Reputation: 1
In the graph, there are 3 vertexes A, B, C, they all connect to a vertex D with a edge E. Now I have A B C, how can I query their common tail vertex D with gremlin query?
Upvotes: 0
Views: 83
Reputation: 46206
Here's one way you might do it - note that I added an E vertex that was not in common with A, B and C:
gremlin> g.addV(id,'A').as('a').
......1> addV(id,'B').as('b').
......2> addV(id,'C').as('c').
......3> addV(id,'D').as('d').
......4> addV(id,'E').as('e').
......5> addE('knows').from('d').to('a').
......6> addE('knows').from('d').to('b').
......7> addE('knows').from('d').to('c').
......8> addE('knows').from('e').to('a').

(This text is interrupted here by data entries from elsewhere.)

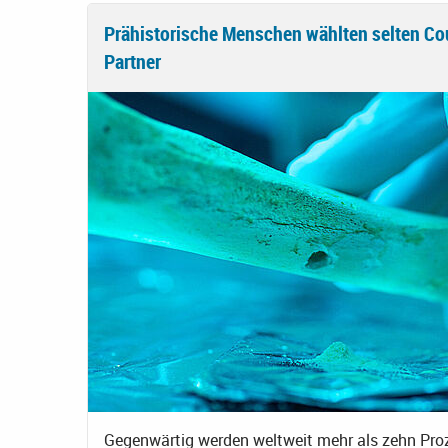
Prähistorische Menschen wählten selten Co
Partner
Gegenwärtig werden weltweit mehr als zehn Proz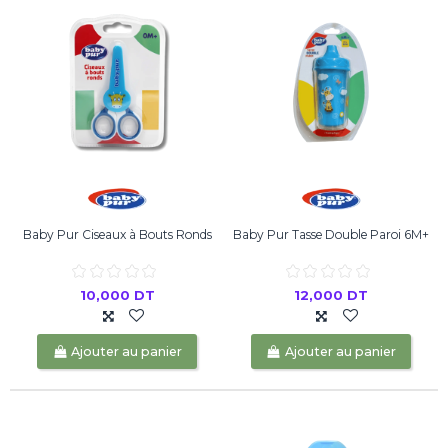
Baby Pur Ciseaux à Bouts Ronds
Baby Pur Tasse Double Paroi 6M+
10,000 DT
12,000 DT
Ajouter au panier
Ajouter au panier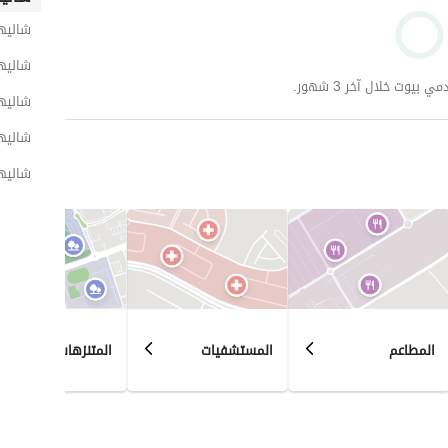
شاليه
شاليها
وت خلال آخر 3 شهور.
شاليها
شاليها
شاليهات 
المطاعم
المستشفيات
المتنزهات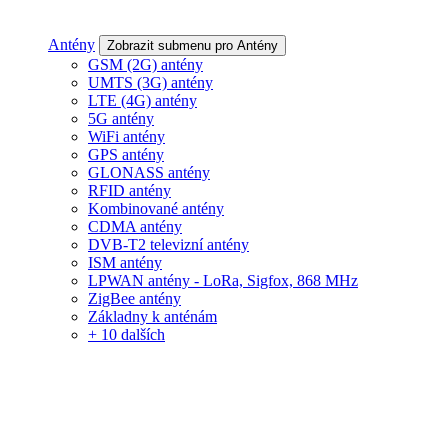
Antény
Zobrazit submenu pro Antény
GSM (2G) antény
UMTS (3G) antény
LTE (4G) antény
5G antény
WiFi antény
GPS antény
GLONASS antény
RFID antény
Kombinované antény
CDMA antény
DVB-T2 televizní antény
ISM antény
LPWAN antény - LoRa, Sigfox, 868 MHz
ZigBee antény
Základny k anténám
+ 10 dalších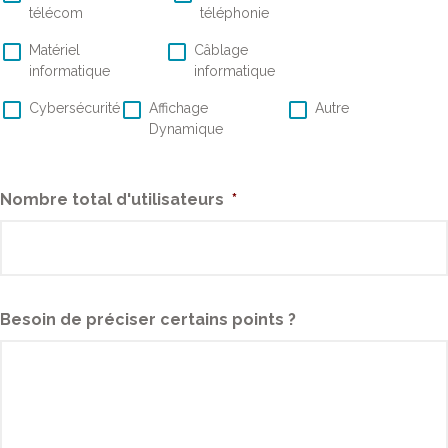
télécom
téléphonie
Matériel
Câblage
informatique
informatique
Cybersécurité
Affichage
Autre
Dynamique
Nombre total d'utilisateurs
*
Besoin de préciser certains points ?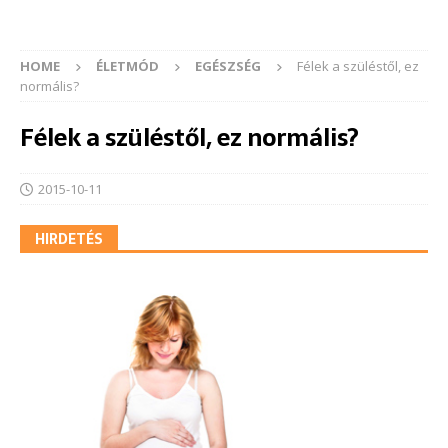
HOME
ÉLETMÓD
EGÉSZSÉG
Félek a szüléstől, ez
normális?
Félek a szüléstől, ez normális?
2015-10-11
HIRDETÉS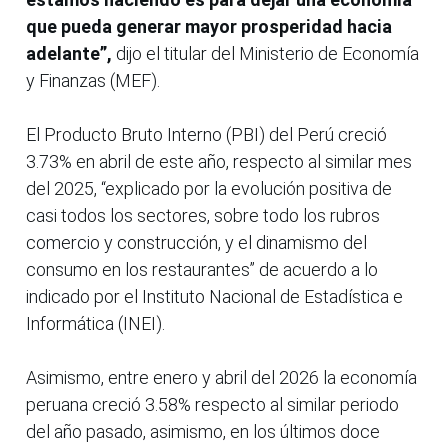
que pueda generar mayor prosperidad hacia
adelante”,
dijo el titular del Ministerio de Economía
y Finanzas (MEF).
El Producto Bruto Interno (PBI) del Perú creció
3.73% en abril de este año, respecto al similar mes
del 2025, “explicado por la evolución positiva de
casi todos los sectores, sobre todo los rubros
comercio y construcción, y el dinamismo del
consumo en los restaurantes” de acuerdo a lo
indicado por el Instituto Nacional de Estadística e
Informática (INEI).
Asimismo, entre enero y abril del 2026 la economía
peruana creció 3.58% respecto al similar periodo
del año pasado, asimismo, en los últimos doce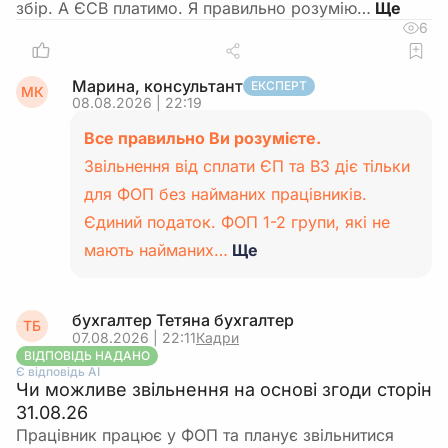
збір. А ЄСВ платимо. Я правильно розумію…
6
Марина, консультант
ЕКСПЕРТ
МК
08.08.2026 | 22:19
Все правильно Ви розумієте.
Звільнення від сплати ЄП та ВЗ діє тільки
для ФОП без найманих працівників.
Єдиний податок. ФОП 1-2 групи, які не
мають найманих…
Ще
бухгалтер Тетяна бухгалтер
ТБ
07.08.2026 | 22:11
Кадри
ВІДПОВІДЬ НАДАНО
Є відповідь АІ
Чи можливе звільнення на основі згоди сторін
31.08.26
Працівник працює у ФОП та планує звільнитися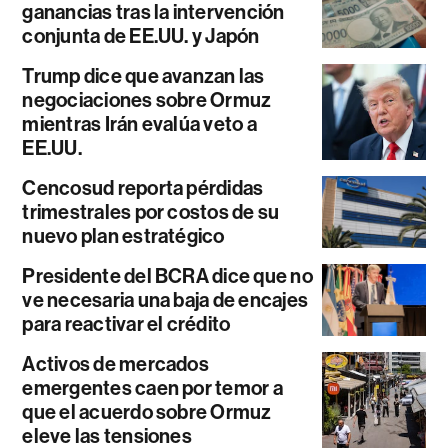
ganancias tras la intervención
conjunta de EE.UU. y Japón
Trump dice que avanzan las
negociaciones sobre Ormuz
mientras Irán evalúa veto a
EE.UU.
Cencosud reporta pérdidas
trimestrales por costos de su
nuevo plan estratégico
Presidente del BCRA dice que no
ve necesaria una baja de encajes
para reactivar el crédito
Activos de mercados
emergentes caen por temor a
que el acuerdo sobre Ormuz
eleve las tensiones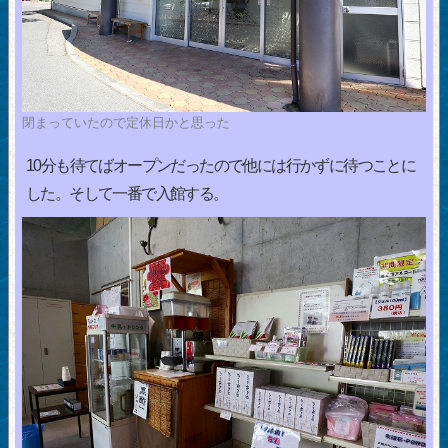
閉まっていたので定休日かと思った
10分も待てばオープンだったので他には行かずに待つことに
した。そして一番で入館する。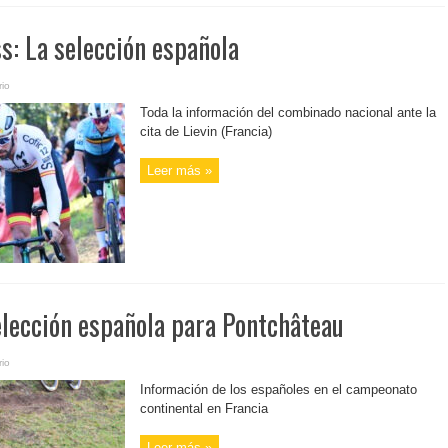
s: La selección española
io
Toda la información del combinado nacional ante la
cita de Lievin (Francia)
Leer más »
elección española para Pontchâteau
io
Información de los españoles en el campeonato
continental en Francia
Leer más »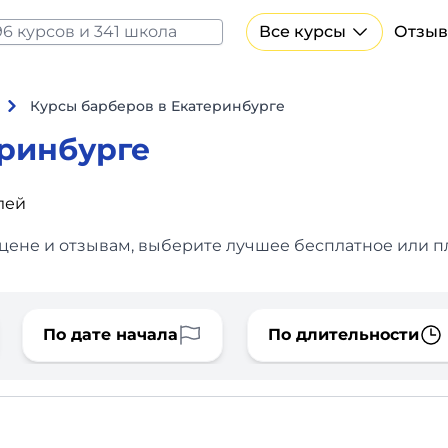
Все курсы
Отзыв
Все курсы Нейросеть и ИИ
Курсы по искусственному интеллекту
Курсы барберов в Екатеринбурге
Курсы по нейросетям
еринбурге
Бесплатно
лей
 цене и отзывам, выберите лучшее бесплатное или пл
По дате начала
По длительности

......9> addE('knows').from('e').to('c').iterate()
gremlin> ids = ['A','B','C']
==>A
==>B
==>C
gremlin> g.V(ids).in().
......1> where(out().id().fold().order().is(eq(ids))).
......2> dedup()
==>v[D]
The where()
basically traverses back to the head vertex and collects them into a list of identifiers which can then be compared against the original list of identifiers we used to start the traversal. Note that we rely on the identifier order()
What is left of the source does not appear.